Constants are wrapped in BytecodeAsssembler Const() nodes:

>>> pe("1")
Const(1)

Names found in the first namespace are mapped to whatever value is in the namespace:

>>> pe("a")
Local('a')

Names found in subsequent namespaces get their values wrapped in Const() nodes:

>>> pe("ExprBuilder")
Const(<...peak.rules.codegen.ExprBuilder...>)

>>> pe("isinstance")
Const(<built-in function isinstance>)

And unfound names produce a compile-time error:

>>> pe("fubar")
Traceback (most recent call last):
  ...
NameError: fubar

An ExprBuilder object's bindings attribute is a list of dictionaries, mapping names to the desired outputs:

>>> def dumps(dicts):
...     print('[%s]' % ', '.join(['{%s}' % ', '.join([
...         '%r: %r' % item for item in sorted(d.items())
...     ]) for d in dicts ]))

>>> dumps(builder.bindings)
[{}, {'a': Local('a'), 'b': Local('b'), 'c': Local('c'), 'd': Local('d'),
      'e': Local('e'), 'f': Local('f'), 'g': Local('g')},
      {...}, {...}, {...}]

You can add more bindings temporarily with the .push() method, then remove them with .pop():

>>> builder.push({'q': pe('42')})

>>> builder.Name('q')
Const(42)

>>> builder.pop()
{'q': Const(42)}

>>> builder.Name('q')
Traceback (most recent call last):
  ...
NameError: q

If you omit the argument to .push(), it just adds an empty namespace to the bindings:

>>> builder.push()
>>> dumps(builder.bindings)
[{}, {}, {'a': Local('a'), 'b': Local('b'), 'c': Local('c'),
          'd': Local('d'), 'e': Local('e'), 'f': Local('f'),
          'g': Local('g')}, {...}, {...}, {...}]

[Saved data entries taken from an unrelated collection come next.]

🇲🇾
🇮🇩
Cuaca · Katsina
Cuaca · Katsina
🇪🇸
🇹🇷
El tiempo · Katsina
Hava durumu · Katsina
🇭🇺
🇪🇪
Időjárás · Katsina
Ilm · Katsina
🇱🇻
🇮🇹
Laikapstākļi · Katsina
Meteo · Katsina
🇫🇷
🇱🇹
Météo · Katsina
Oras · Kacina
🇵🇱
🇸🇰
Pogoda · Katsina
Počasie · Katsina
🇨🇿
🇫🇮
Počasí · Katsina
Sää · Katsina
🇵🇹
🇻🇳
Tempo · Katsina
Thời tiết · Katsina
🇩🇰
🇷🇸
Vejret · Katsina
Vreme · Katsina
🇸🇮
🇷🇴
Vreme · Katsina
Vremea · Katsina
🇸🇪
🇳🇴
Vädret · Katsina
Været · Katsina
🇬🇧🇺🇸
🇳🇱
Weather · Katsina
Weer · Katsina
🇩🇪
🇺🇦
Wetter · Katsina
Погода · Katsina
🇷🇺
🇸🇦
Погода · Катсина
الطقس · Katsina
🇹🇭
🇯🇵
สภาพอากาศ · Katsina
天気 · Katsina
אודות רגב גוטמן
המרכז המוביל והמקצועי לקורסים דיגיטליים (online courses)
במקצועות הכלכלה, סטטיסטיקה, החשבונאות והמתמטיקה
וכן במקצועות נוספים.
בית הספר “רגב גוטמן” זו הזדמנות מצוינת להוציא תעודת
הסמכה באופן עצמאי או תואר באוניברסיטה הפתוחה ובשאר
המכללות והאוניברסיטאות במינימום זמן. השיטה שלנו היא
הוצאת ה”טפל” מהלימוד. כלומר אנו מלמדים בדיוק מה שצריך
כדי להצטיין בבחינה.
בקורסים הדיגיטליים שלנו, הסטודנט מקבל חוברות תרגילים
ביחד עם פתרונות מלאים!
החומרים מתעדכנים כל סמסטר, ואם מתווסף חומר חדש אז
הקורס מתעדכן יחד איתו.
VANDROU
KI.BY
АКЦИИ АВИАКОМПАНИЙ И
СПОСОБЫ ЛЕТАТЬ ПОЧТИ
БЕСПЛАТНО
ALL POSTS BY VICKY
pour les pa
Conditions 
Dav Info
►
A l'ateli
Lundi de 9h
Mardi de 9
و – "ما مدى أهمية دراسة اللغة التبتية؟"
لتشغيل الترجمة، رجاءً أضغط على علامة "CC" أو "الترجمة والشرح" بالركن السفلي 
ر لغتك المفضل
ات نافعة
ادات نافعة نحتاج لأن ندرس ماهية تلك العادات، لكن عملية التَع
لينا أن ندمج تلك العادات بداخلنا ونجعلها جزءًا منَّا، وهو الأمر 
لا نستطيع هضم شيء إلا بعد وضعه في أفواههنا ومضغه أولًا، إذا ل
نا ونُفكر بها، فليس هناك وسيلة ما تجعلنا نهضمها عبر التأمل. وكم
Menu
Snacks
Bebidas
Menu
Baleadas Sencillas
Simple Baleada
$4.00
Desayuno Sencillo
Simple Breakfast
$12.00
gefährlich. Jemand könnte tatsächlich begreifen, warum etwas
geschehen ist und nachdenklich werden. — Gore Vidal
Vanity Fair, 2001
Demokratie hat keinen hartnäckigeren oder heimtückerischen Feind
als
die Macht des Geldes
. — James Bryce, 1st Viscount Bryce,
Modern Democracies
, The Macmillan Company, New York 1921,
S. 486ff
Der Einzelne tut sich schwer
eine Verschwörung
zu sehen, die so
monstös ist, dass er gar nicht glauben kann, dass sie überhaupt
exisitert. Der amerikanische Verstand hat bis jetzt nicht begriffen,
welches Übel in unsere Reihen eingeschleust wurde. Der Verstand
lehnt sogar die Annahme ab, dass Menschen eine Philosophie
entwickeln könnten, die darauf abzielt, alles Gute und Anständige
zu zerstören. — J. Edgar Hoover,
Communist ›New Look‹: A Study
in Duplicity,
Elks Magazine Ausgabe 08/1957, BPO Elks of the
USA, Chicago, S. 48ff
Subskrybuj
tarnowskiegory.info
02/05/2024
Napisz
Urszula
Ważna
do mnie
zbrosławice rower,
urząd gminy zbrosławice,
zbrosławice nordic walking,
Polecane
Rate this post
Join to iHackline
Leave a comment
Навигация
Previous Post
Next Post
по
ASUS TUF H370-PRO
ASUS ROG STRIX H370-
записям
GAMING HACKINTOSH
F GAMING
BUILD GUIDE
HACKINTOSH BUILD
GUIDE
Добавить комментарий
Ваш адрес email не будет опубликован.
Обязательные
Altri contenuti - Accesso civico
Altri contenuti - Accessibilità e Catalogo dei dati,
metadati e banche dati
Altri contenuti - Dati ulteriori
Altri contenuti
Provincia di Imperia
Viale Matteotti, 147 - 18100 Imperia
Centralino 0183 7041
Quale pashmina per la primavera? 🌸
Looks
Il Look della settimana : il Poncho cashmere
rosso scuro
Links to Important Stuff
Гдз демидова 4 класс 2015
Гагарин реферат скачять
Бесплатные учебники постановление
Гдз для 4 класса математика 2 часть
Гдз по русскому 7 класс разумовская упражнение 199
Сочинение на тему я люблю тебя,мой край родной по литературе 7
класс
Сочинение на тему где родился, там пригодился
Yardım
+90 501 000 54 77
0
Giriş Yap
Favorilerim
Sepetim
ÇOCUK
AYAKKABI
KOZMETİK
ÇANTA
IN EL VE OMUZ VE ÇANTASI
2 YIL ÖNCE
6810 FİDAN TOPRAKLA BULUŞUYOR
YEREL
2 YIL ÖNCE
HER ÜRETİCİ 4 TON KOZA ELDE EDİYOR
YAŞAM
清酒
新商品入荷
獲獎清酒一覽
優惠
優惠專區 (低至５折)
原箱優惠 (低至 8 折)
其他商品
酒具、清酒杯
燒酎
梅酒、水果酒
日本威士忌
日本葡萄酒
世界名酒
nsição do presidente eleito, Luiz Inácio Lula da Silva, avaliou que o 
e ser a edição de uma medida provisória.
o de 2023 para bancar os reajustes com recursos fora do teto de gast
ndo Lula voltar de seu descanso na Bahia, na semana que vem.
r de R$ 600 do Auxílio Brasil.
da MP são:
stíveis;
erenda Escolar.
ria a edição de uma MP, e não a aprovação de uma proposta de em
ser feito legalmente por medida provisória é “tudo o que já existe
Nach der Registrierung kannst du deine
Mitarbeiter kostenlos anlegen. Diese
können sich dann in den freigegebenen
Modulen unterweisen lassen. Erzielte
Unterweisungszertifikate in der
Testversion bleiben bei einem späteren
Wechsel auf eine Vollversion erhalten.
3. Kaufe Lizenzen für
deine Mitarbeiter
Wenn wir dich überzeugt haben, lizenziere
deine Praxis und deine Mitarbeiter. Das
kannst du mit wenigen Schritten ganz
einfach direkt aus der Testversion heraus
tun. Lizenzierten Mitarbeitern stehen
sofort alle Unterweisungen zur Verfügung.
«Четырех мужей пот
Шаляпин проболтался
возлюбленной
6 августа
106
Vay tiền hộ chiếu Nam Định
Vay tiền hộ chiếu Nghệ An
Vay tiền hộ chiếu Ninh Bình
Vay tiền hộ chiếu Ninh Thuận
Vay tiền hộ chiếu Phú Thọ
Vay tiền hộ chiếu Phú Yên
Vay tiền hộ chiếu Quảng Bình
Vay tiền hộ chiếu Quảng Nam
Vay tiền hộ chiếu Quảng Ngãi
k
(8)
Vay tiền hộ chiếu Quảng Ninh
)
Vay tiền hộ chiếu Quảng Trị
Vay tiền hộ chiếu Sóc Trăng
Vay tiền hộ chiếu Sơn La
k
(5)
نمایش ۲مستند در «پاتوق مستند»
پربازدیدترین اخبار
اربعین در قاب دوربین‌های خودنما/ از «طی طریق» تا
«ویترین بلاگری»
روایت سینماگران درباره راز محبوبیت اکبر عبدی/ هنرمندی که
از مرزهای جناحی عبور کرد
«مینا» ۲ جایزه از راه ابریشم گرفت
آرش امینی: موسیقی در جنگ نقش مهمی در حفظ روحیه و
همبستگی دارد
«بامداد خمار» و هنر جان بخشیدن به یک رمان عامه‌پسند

Which you can then modify using .bind():

>>> builder.bind({'x': pe('99')})
>>> dumps(builder.bindings)
[{'x': Const(99)}, {}, {'a': Local('a'), 'b': Local('b'), 'c': Local('c'),
                        'd': Local('d'), 'e': Local('e'), 'f': Local('f'),
                        'g': Local('g')}, {...}, {...}, {...}]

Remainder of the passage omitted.